I also did some benchmarking of vert.x app on RPI throughput. Sure, you cannot expect that single RPI could handle a lot of transactions per sec, so the test was just for fun. In the test I served a static CSS (bootstrap) and invoked a really simple REST resource (example details/Joe/123 mapping from RouteMatcher). I used siege with 2 and 200 consumers and compared the results between the very.x (1 instance), node.js express and nginx (just for static CSS). I installed node.js 0.8.18 from binaries found here.

Here are the results:

  • It is nice that serving static files is quite as fast as in the nginx. There is a benchmark showing that Monkey web server is a bit faster, but in my environment I wasn’t able to achieve more than 45 req/sec on nginx, so ~40 req/sec on vert.x is really good result.
  • Vert.x seems to be about 2-2.5 times faster than node.js with express. This is similar to Tim Fox’ benchmark with both node.js and vert.x in single instance. (BTW: I have no idea how to get 30k req/sec on a workstation as in Tim’s test).
  • The benchmark shows that RPi is indeed a toy PC - on my workstation it’s really easy to achieve thousands of requests per second. So forget about handling hundreds of requests per seconds on a single RPi instance.
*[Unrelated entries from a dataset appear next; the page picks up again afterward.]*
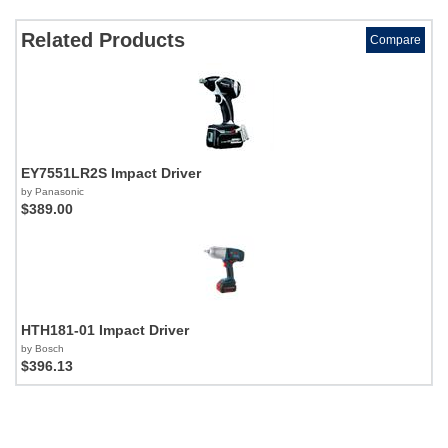
Related Products
Compare
EY7551LR2S Impact Driver
by Panasonic
$389.00
HTH181-01 Impact Driver
by Bosch
$396.13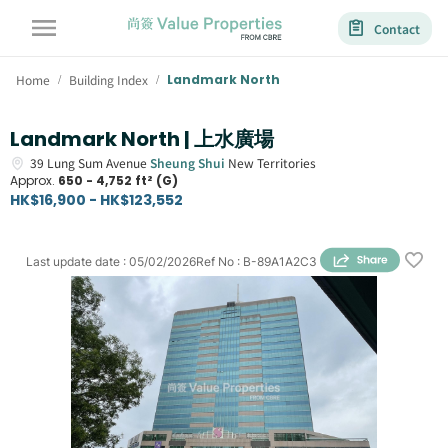
Contact
Home
Building Index
Landmark North
/
/
Landmark North | 上水廣場
39
Lung Sum Avenue
Sheung Shui
New Territories
Approx.
650 - 4,752 ft² (G)
HK$16,900 - HK$123,552
Last update date
:
05/02/2026
Ref No
:
B-89A1A2C3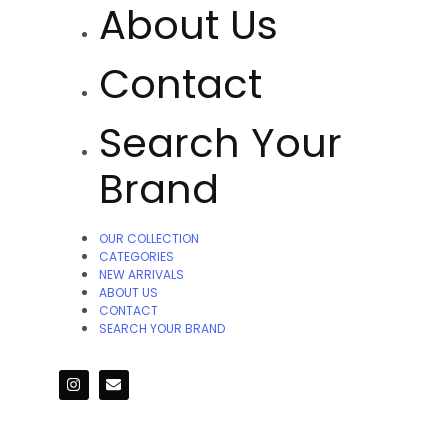
About Us
Contact
Search Your
Brand
OUR COLLECTION
CATEGORIES
NEW ARRIVALS
ABOUT US
CONTACT
SEARCH YOUR BRAND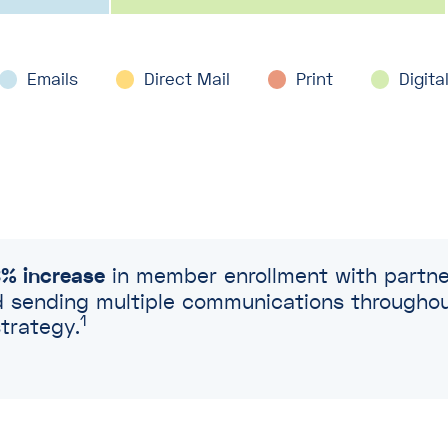
Emails
Emails
Emails
Direct Mail
Direct Mail
Direct Mail
Print
Print
Print
Digita
Digita
Digita
% increase
in member enrollment with partner
sending multiple communications throughout 
1
trategy.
(a bit) Speeding up startup time

The thing that really puts node.js in front is the startup time. Java is slow at both JVM startup and while classloading. My first application deployed on RPi took about 30 sec to start, while on my laptop it was about 2-3 seconds. It is possible to cut it down to 18 seconds, here are a few hints:

  • don’t compile sources directly on RPi - build a jar on your workstation. In my setup I run the server from gradle on my laptop but also have a bash script to run it on raspberry which passes vert.x a -cp parameter pointing to builded jar.
  • don’t run a SockJS server when not needed. It tooks about 5 sec to start. You can disable it by setting bridge to false in mod-web configuration.
  • you can write your own mod-web in just a few lines of code. You will save some milliseconds but also this setup allows you to pass custom RESTful routes to RouteMatcher. Look at this example:
    def rm = new RouteMatcher()
    rm.get('/details/:user/:id', { HttpServerRequest req ->
        req.response.end "User: ${req.params()['user']} ID: ${req.params()['id']}"
    } as Handler<HttpServerRequest>)

    // Catch / - serve the index page
    rm.get('/', { HttpServerRequest req ->
    } as Handler<HttpServerRequest>)

    // Catch all - just send the file from web directory
    rm.getWithRegEx('.*', { HttpServerRequest req ->
        req.response.sendFile "web/${req.path}"
    } as Handler<HttpServerRequest>)    

To debug the most time consuming steps on app startup, you should configure log4j logging. Vert.x outputs some info about deploying verticles, you can also put your own logging messages. Just copy log4j.jar to vert.x lib directory and add parameter in vert.x startup script.

Sample project

You can check these concepts by cloning a top monitor GitHub project. It is a Dashing-inspired web app showing results from calling a top command by lucid JQuery knobs. Every 2 seconds stats from the top call are pushed through eventBus (and internally by SockJS) to frontend.

The project itself it not smashing, you can just check the structure and the tests when I’m mocking ARM-specific top command results. Enjoy!